As Maine gripes, so gripes the nation.
That twist on an old saying means the top consumer complaint heard by the federal Consumer Financial Protection Bureau, or CFPB, deals with bill collection. Of the roughly 400 complaints filed yearly with Maine’s Bureau of Consumer Credit Protection, or BCCP, about 100 concern debt collectors.
In late July, the CFPB made public a proposal to strengthen the rules governing debt collection.
When the proposals take effect, they would limit the number of times companies can contact debtors to six per week, and they would require debt collectors to have better information about debts before they collect them.
While collecting, companies would have to limit communications, explain details of the debt clearly and make it easy for consumers to dispute the debt. Collectors also would have to explain if debts are too old for the collectors to take them to court.
The CFPB said it has reasons for its proposed changes. When old debts are sold, the information about those debts may not be complete. Anything consumers have submitted might not be passed along, and errors can result.
The new CFPB rules would require collectors to verify information they have before contacting debtors.
William Lund is superintendent of Maine’s BCCP, and he said a lot of work went into the 200 pages of rules and reports the CFPB has made available to his office. Lund said eliminating indiscriminate calling by collectors, including the limit of six calls per week, is a positive step.
He also supports moves to verify debtor information, make disputing debts easier and limit actions by a collector during a dispute.
Lund said another change would affect the sales of debt.
“Sellers would be required to be more careful in what they sell and would have to provide more information as a part of each sale. That’s a positive proposal,” Lund said.
The new rules probably won’t be final for at least a year, and there’s criticism from consumers and the collection industry.
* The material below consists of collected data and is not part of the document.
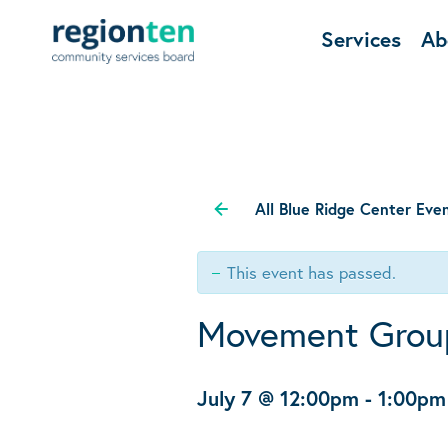
Services
Ab
All Blue Ridge Center Eve
This event has passed.
Movement Grou
July 7 @ 12:00pm
-
1:00pm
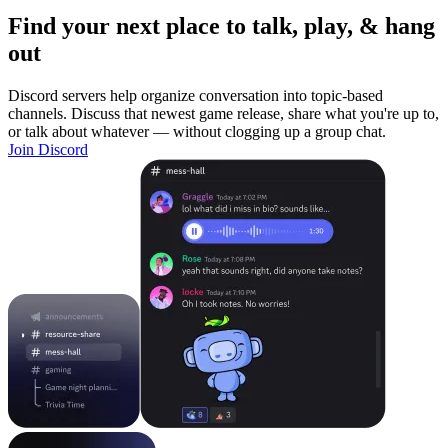
Find your next place to talk, play, & hang
out
Discord servers help organize conversation into topic-based
channels. Discuss that newest game release, share what you're up to,
or talk about whatever — without clogging up a group chat.
Join Discord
Some consumer groups say while the rules are a good start, portions may confuse consumers. If a collector calls and says, “this debt is too old to take to court, but you still have to pay it,” the debtor might wonder just how much clout the caller has.
Collectors say the rules apply only to third-party collection efforts. Groups including the American Financial Services Association and Consumer Bankers Association are first-party collectors, whom the CFPB may address separately.
Richard Hunt, president and CEO of the bankers group, said in a statement that CFPB recognizes that “consumers have very different experiences when dealing with banks as opposed to debt collectors.”
CFPB said it recognizes that “debt collection serves an important role in the proper functioning of consumer credit markets.” It is also trying to avoid any tightening of credit that over-regulation might trigger.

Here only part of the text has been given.